この写真のこれって鹿鳴館にあったものなんですか?
岩崎邸には金唐革紙ありましたが島津邸にはありませんでしたね。
もっとも米軍が接収していた時期に、壁もドアもすべてペンキで真っ白に塗りたくってしまったそうですからもともとはあったのかも知れませんが、どうも定かではありません。

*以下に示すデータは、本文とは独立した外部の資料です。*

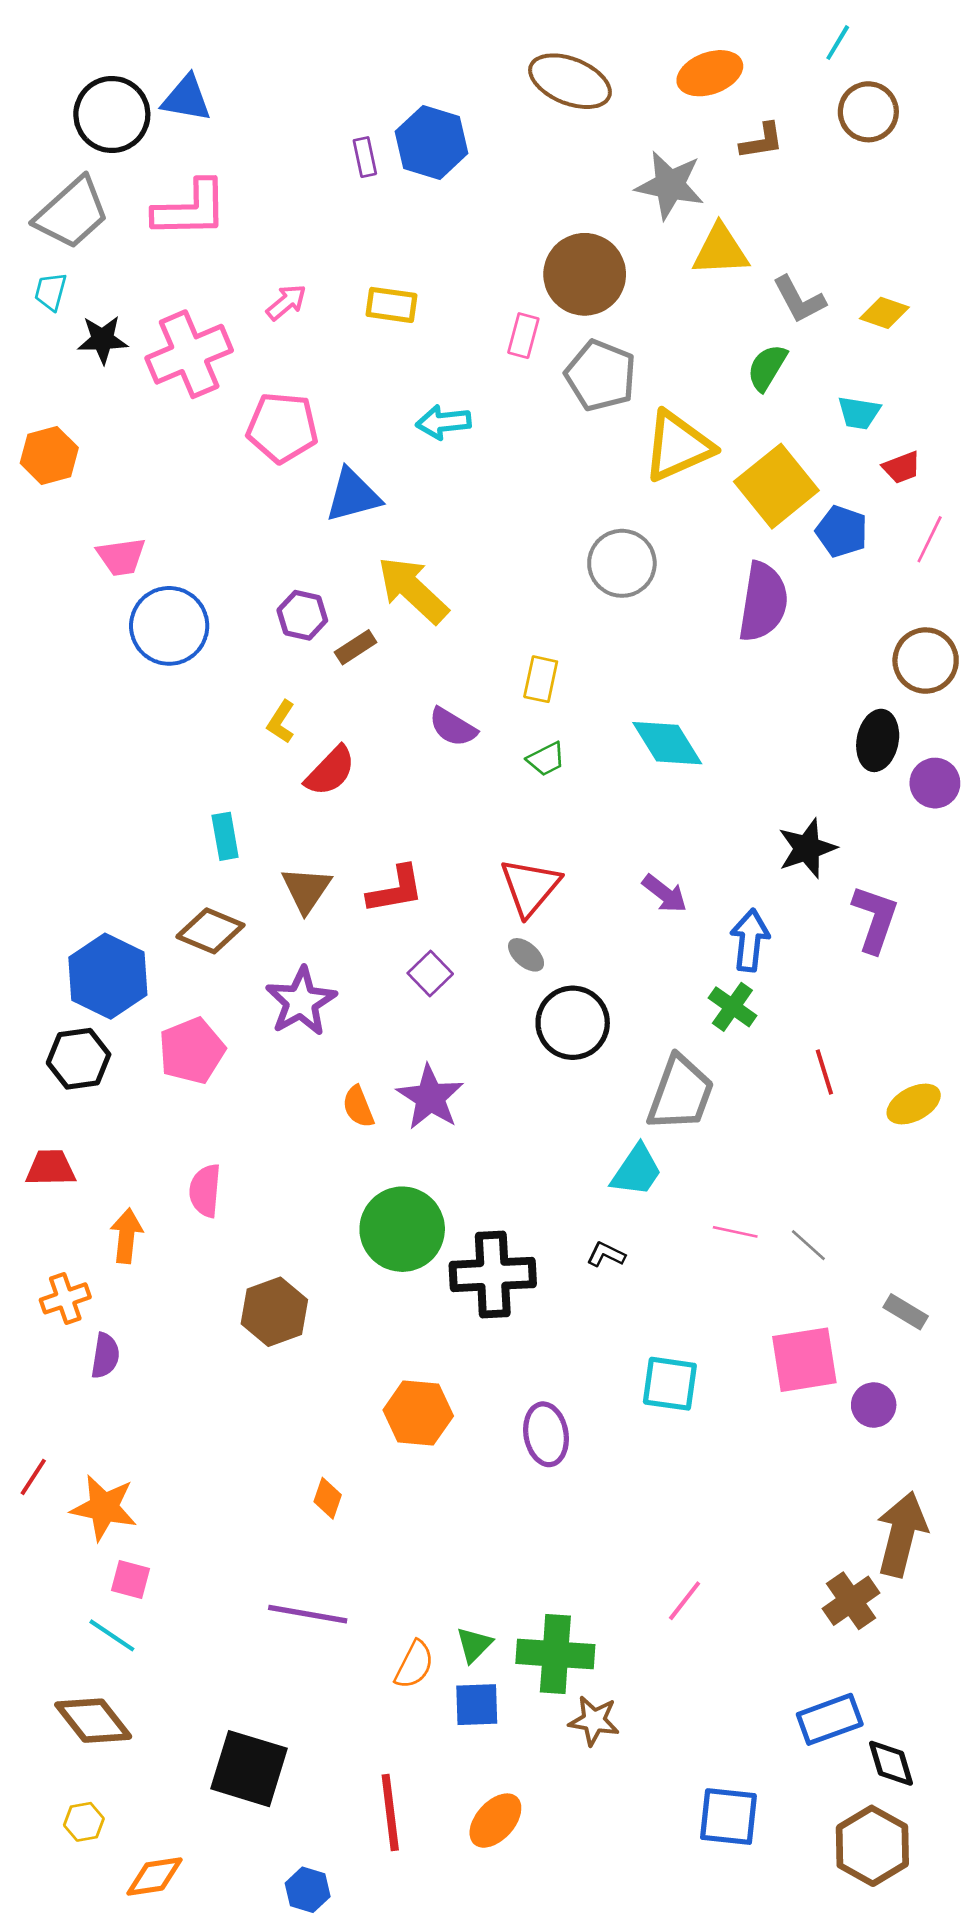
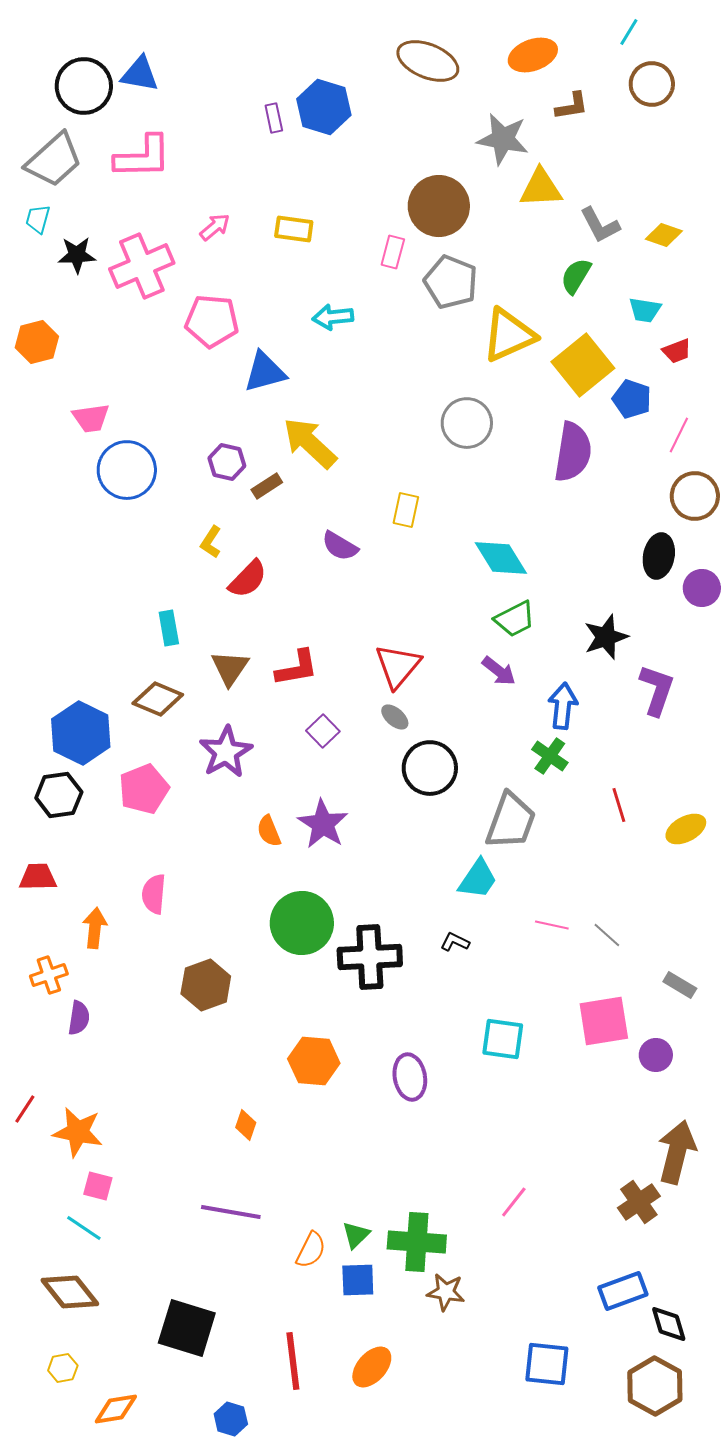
pink line: (930, 539) -> (679, 435), moved
green trapezoid: (546, 759) -> (515, 619), moved, size x1.4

護国寺のコンドル御夫妻のお墓にもお参りに行きました。
http://4travel.jp/traveler/nuinui/pict/12271788/

なんと、島津邸見学できるのですね。
知らなかった。。。
しかも清泉って入校厳しいので、緊張しそうですね。
やはりコンドル先生の作品だけあって、美しいですね。
私も教えていただいたサイトより応募してみます。
楽しみ!!

島津邸 女子大の校舎で使っているので、授業をやっている部屋は見れませんが、ちゃんと史学科の女子大生が説明付きで案内してくれます。
見学のあとは庭も散策できます。
ここ 絶対お勧めです。
ジョサイア・コンドル大好きで東京に残っているほとんどの建物見ています。
1年前に発売になった「物語 ジョサイア・コンドル」と言う本まで読んで、彼の教え子たちの建物も見て回りました。
彼の眠る護国寺のお墓にもお参りに行きました。
結構はまりましたが、この夏は、メンソレータムの創業者でもあるヴォーリズにはまって近江八幡、京都、大阪、神戸とヴォーリズの遺構を捜し求めて彷徨っていました。

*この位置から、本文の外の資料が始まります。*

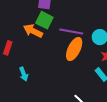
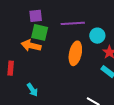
purple line: (71, 32) -> (73, 23), moved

とことん突き詰めないと気がすまない性格なんでしょうか?
自分でもかなりマニアックかと思うけどやめられないなあ〜。

建てた方によって、建物のにも顔があるのか、なんとなく同じ雰囲気がありますよねぇ。
弟子の作品にもやはり共通した影響が見られるのでしょうか?
名建築家の建物も面白いですが、田舎の棟梁が建てた洋館風もあるいみ顔が見えて面白いですよね。
中込小学校とか、開智小学校とか。
また、洋館が見たくなってきました。